**WHAT TO WORK ON:** If any record holds an image, omit the image and print the rest exactly.

(Dataset entries)
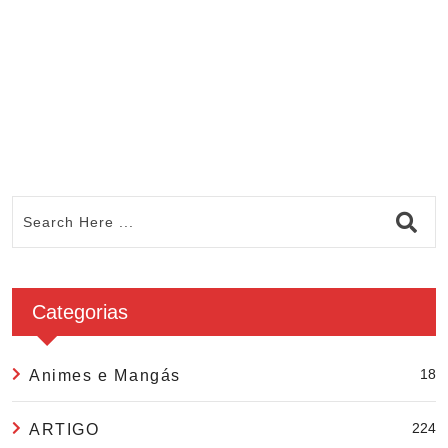
Categorias
18
Animes e Mangás
224
ARTIGO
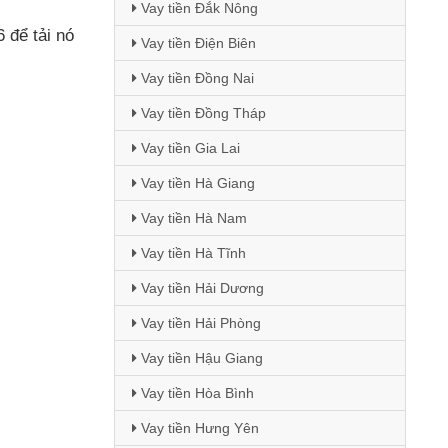
Vay tiền Đắk Nông
26
để tải nó
Vay tiền Điện Biên
Vay tiền Đồng Nai
Vay tiền Đồng Tháp
Vay tiền Gia Lai
Vay tiền Hà Giang
Vay tiền Hà Nam
Vay tiền Hà Tĩnh
.
Vay tiền Hải Dương
Vay tiền Hải Phòng
Vay tiền Hậu Giang
Vay tiền Hòa Bình
Vay tiền Hưng Yên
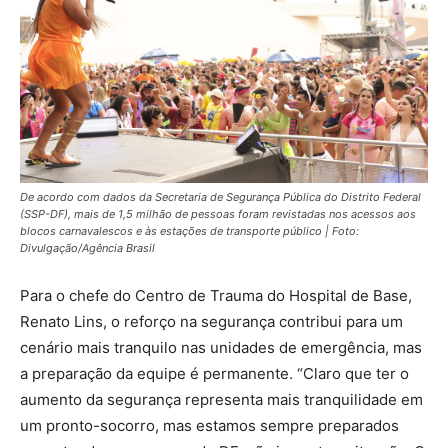
De acordo com dados da Secretaria de Segurança Pública do Distrito Federal
(SSP-DF), mais de 1,5 milhão de pessoas foram revistadas nos acessos aos
blocos carnavalescos e às estações de transporte público | Foto:
Divulgação/Agência Brasil
Para o chefe do Centro de Trauma do Hospital de Base,
Renato Lins, o reforço na segurança contribui para um
cenário mais tranquilo nas unidades de emergência, mas
a preparação da equipe é permanente. “Claro que ter o
aumento da segurança representa mais tranquilidade em
um pronto-socorro, mas estamos sempre preparados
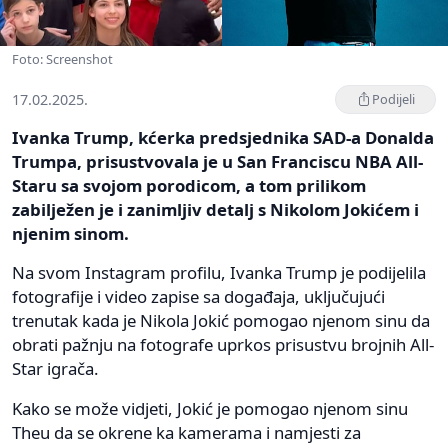
Foto: Screenshot
17.02.2025.
Podijeli
Ivanka Trump, kćerka predsjednika SAD-a Donalda
Trumpa, prisustvovala je u San Franciscu NBA All-
Staru sa svojom porodicom, a tom prilikom
zabilježen je i zanimljiv detalj s Nikolom Jokićem i
njenim sinom.
Na svom Instagram profilu, Ivanka Trump je podijelila
fotografije i video zapise sa događaja, uključujući
trenutak kada je Nikola Jokić pomogao njenom sinu da
obrati pažnju na fotografe uprkos prisustvu brojnih All-
Star igrača.
Kako se može vidjeti, Jokić je pomogao njenom sinu
Theu da se okrene ka kamerama i namjesti za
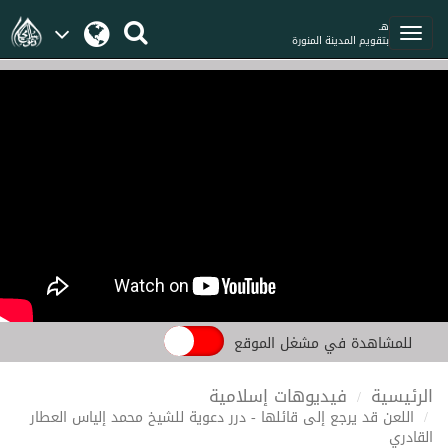
هـ
بتقويم المدينة المنورة
للمشاهدة في مشغل الموقع
الرئيسية
فيديوهات إسلامية
اللعن قد يرجع إلى قائلها - درر دعوية للشيخ محمد إلياس العطار
القادري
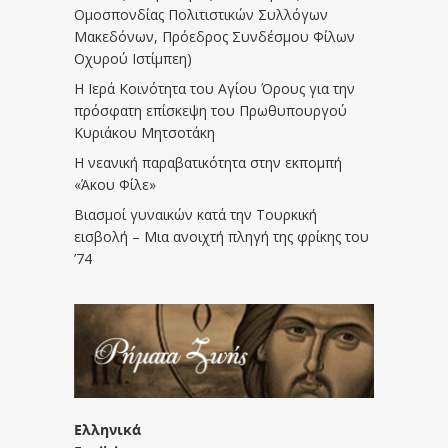
Ομοσπονδίας Πολιτιστικών Συλλόγων
Μακεδόνων, Πρόεδρος Συνδέσμου Φίλων
Οχυρού Ιστίμπεη)
Η Ιερά Κοινότητα του Αγίου Όρους για την
πρόσφατη επίσκεψη του Πρωθυπουργού
Κυριάκου Μητσοτάκη
Η νεανική παραβατικότητα στην εκπομπή
«Άκου Φίλε»
Βιασμοί γυναικών κατά την Τουρκική
εισβολή – Μια ανοιχτή πληγή της φρίκης του
’74
Ελληνικά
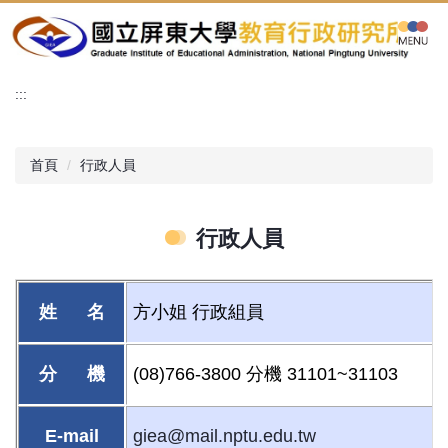
跳
到
主
要
:::
內
容
區
首頁
行政人員
行政人員
姓 名
方小姐 行政組員
分 機
(08)766-3800
分機 31101~31103
E-mail
giea@mail.nptu.edu.tw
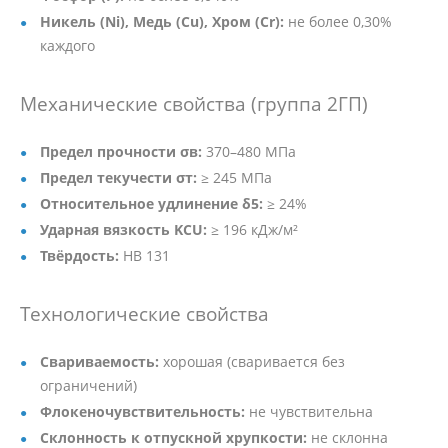
Никель (Ni), Медь (Cu), Хром (Cr):
не более 0,30%
каждого
Механические свойства (группа 2ГП)
Предел прочности σв:
370–480 МПа
Предел текучести σт:
≥ 245 МПа
Относительное удлинение δ5:
≥ 24%
Ударная вязкость KCU:
≥ 196 кДж/м²
Твёрдость:
HB 131
Технологические свойства
Свариваемость:
хорошая (сваривается без
ограничений)
Флокеночувствительность:
не чувствительна
Склонность к отпускной хрупкости:
не склонна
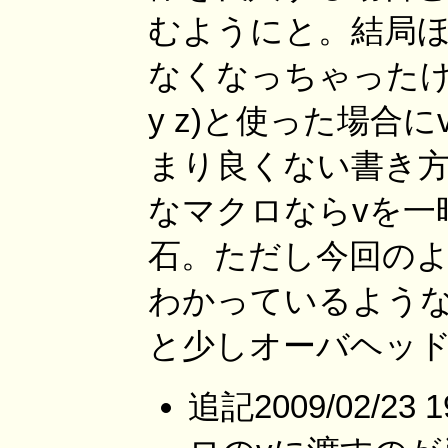
むようにと。結局
なくなっちゃったけど。
y z)と使った場合
まり良くない書き
なマクロならvを一
石。ただし今回の
わかっているような
と少しオーバヘッ
追記2009/02/23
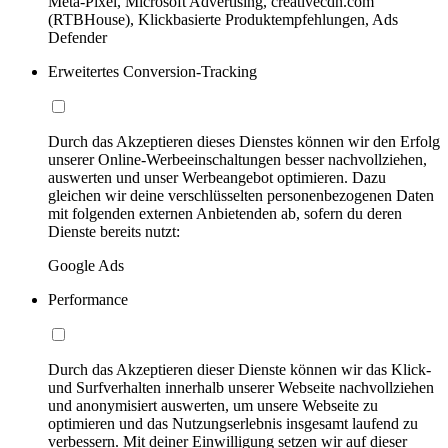
Meta-Pixel, Microsoft Advertising, creativecdn.com
(RTBHouse), Klickbasierte Produktempfehlungen, Ads
Defender
Erweitertes Conversion-Tracking
Durch das Akzeptieren dieses Dienstes können wir den Erfolg
unserer Online-Werbeeinschaltungen besser nachvollziehen,
auswerten und unser Werbeangebot optimieren. Dazu
gleichen wir deine verschlüsselten personenbezogenen Daten
mit folgenden externen Anbietenden ab, sofern du deren
Dienste bereits nutzt:
Google Ads
Performance
Durch das Akzeptieren dieser Dienste können wir das Klick-
und Surfverhalten innerhalb unserer Webseite nachvollziehen
und anonymisiert auswerten, um unsere Webseite zu
optimieren und das Nutzungserlebnis insgesamt laufend zu
verbessern. Mit deiner Einwilligung setzen wir auf dieser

**TASK OUTPUT:**
Categorias
18
Animes e Mangás
224
ARTIGO
Vay tiền Đắk Nông
26
để tải nó
Vay tiền Điện Biên
Vay tiền Đồng Nai
Vay tiền Đồng Tháp
Vay tiền Gia Lai
Vay tiền Hà Giang
Vay tiền Hà Nam
Vay tiền Hà Tĩnh
.
Vay tiền Hải Dương
Vay tiền Hải Phòng
Vay tiền Hậu Giang
Vay tiền Hòa Bình
Vay tiền Hưng Yên
De acordo com dados da Secretaria de Segurança Pública do Distrito Federal
(SSP-DF), mais de 1,5 milhão de pessoas foram revistadas nos acessos aos
blocos carnavalescos e às estações de transporte público | Foto:
Divulgação/Agência Brasil
Para o chefe do Centro de Trauma do Hospital de Base,
Renato Lins, o reforço na segurança contribui para um
cenário mais tranquilo nas unidades de emergência, mas
a preparação da equipe é permanente. “Claro que ter o
aumento da segurança representa mais tranquilidade em
um pronto-socorro, mas estamos sempre preparados
Foto: Screenshot
17.02.2025.
Podijeli
Ivanka Trump, kćerka predsjednika SAD-a Donalda
Trumpa, prisustvovala je u San Franciscu NBA All-
Staru sa svojom porodicom, a tom prilikom
zabilježen je i zanimljiv detalj s Nikolom Jokićem i
njenim sinom.
Na svom Instagram profilu, Ivanka Trump je podijelila
fotografije i video zapise sa događaja, uključujući
trenutak kada je Nikola Jokić pomogao njenom sinu da
obrati pažnju na fotografe uprkos prisustvu brojnih All-
Star igrača.
Kako se može vidjeti, Jokić je pomogao njenom sinu
Theu da se okrene ka kamerama i namjesti za
هـ
بتقويم المدينة المنورة
للمشاهدة في مشغل الموقع
الرئيسية
فيديوهات إسلامية
اللعن قد يرجع إلى قائلها - درر دعوية للشيخ محمد إلياس العطار
القادري
Ομοσπονδίας Πολιτιστικών Συλλόγων
Μακεδόνων, Πρόεδρος Συνδέσμου Φίλων
Οχυρού Ιστίμπεη)
Η Ιερά Κοινότητα του Αγίου Όρους για την
πρόσφατη επίσκεψη του Πρωθυπουργού
Κυριάκου Μητσοτάκη
Η νεανική παραβατικότητα στην εκπομπή
«Άκου Φίλε»
Βιασμοί γυναικών κατά την Τουρκική
εισβολή – Μια ανοιχτή πληγή της φρίκης του
’74
Ελληνικά
跳
到
主
要
:::
內
容
區
首頁
行政人員
行政人員
姓 名
方小姐 行政組員
分 機
(08)766-3800
分機 31101~31103
E-mail
giea@mail.nptu.edu.tw
Никель (Ni), Медь (Cu), Хром (Cr):
не более 0,30%
каждого
Механические свойства (группа 2ГП)
Предел прочности σв:
370–480 МПа
Предел текучести σт:
≥ 245 МПа
Относительное удлинение δ5:
≥ 24%
Ударная вязкость KCU:
≥ 196 кДж/м²
Твёрдость:
HB 131
Технологические свойства
Свариваемость:
хорошая (сваривается без
ограничений)
Флокеночувствительность:
не чувствительна
Склонность к отпускной хрупкости:
не склонна
むようにと。結局
なくなっちゃったけど。
y z)と使った場合
まり良くない書き
なマクロならvを一
石。ただし今回の
わかっているような
と少しオーバヘッ
追記2009/02/23
Meta-Pixel, Microsoft Advertising, creativecdn.com
(RTBHouse), Klickbasierte Produktempfehlungen, Ads
Defender
Erweitertes Conversion-Tracking
Durch das Akzeptieren dieses Dienstes können wir den Erfolg
unserer Online-Werbeeinschaltungen besser nachvollziehen,
auswerten und unser Werbeangebot optimieren. Dazu
gleichen wir deine verschlüsselten personenbezogenen Daten
mit folgenden externen Anbietenden ab, sofern du deren
Dienste bereits nutzt:
Google Ads
Performance
Durch das Akzeptieren dieser Dienste können wir das Klick-
und Surfverhalten innerhalb unserer Webseite nachvollziehen
und anonymisiert auswerten, um unsere Webseite zu
optimieren und das Nutzungserlebnis insgesamt laufend zu
verbessern. Mit deiner Einwilligung setzen wir auf dieser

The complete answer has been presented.